Pese a su frialdad robótica, algunas palabras no dejan de producirle a la ex modelo cierta alteración emocional y conflictos de pronunciación. Pasa con éxito las palabras pene y masturbación, pero su inconsciente se manifiesta en un lapsus y dice “lubricación familiar” cuando en realidad quiere decir “lubricación vaginal”.
Pero Queirolo no está en la asamblea ni en el centro del debate público porque unos extraterrestres la pusieran ahí. Ella es solo la parte más visible de un sector de la sociedad ecuatoriana con pensamiento anclado en el siglo diecinueve que, curiosamente, ha logrado ganar espacio e influencia en un gobierno con discurso transformador como el actual y ha puesto casi a la defensiva al sector más progresista y librepensador del movimiento en el poder, que a estas alturas parece neutralizado.
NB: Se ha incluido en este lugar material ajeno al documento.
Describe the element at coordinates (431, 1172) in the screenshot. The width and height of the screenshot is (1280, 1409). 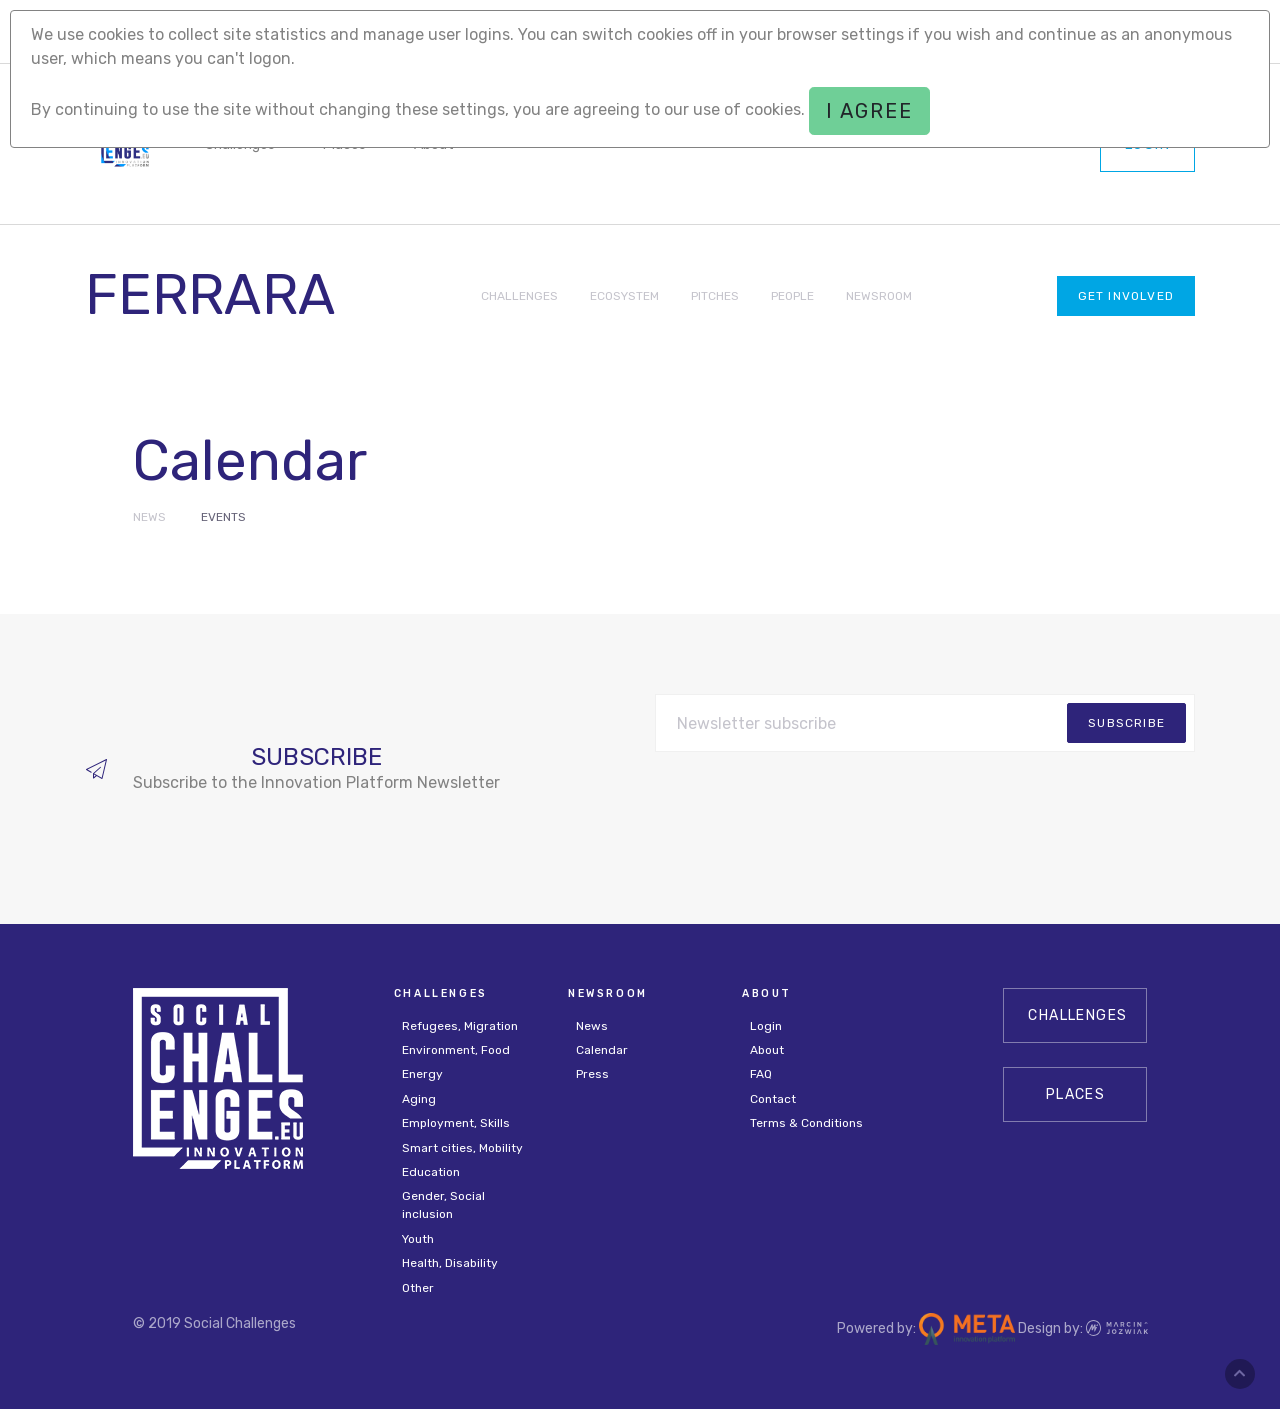
I see `Education` at that location.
Ella, con su discurso blindado, que admite públicamente que el concepto orientación sexual le resulta “ininteligible” y que la palabra género le parece “equívoca” ha logrado más espacio en los medios que cualquier especialista en sexualidad dispuesto a la investigación, al análisis y al debate.
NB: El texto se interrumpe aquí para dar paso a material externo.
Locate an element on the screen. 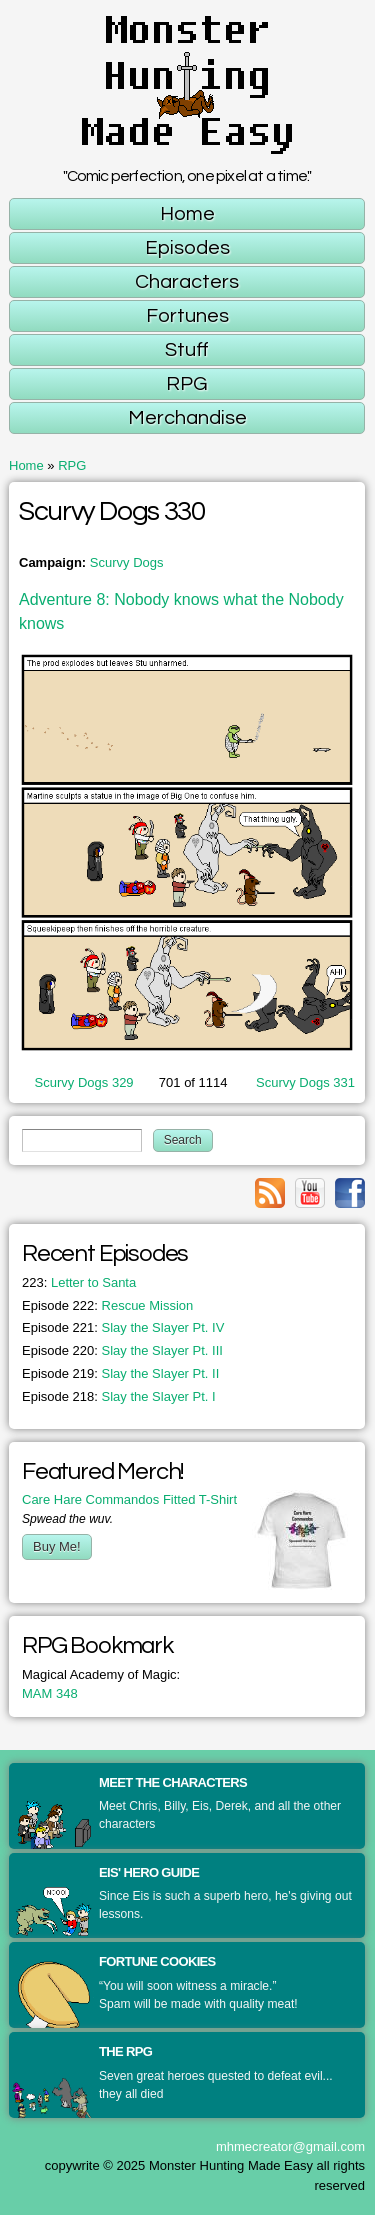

Lo que los medios no cuentan es dónde anida y se desarrolla ese pensamiento. Los medios que, luego de la tragedia en una discoteca, enloquecieron por hacer la radiografía instantánea del mundo del rock, ni siquiera se aventuran en el mundo donde se sostiene el pensamiento de Queirolo, una mezcla de liberalismo económico y conservadurismo moral arraigado en una élite ligada al Opus Dei, que aplaude la caridad pero desprecia la justicia social. Una élite que, de ser posible su personificación, estaría entre el “iron man” y el “manager”, esa combinación de disciplina, entrenamiento físico, autoritarismo y religión, que ha estado en la base de todos los fascismos. Un mundo al que los medios ofrecen grandes espacios pero no lo exploran ni lo narran porque en realidad lo respetan demasiado.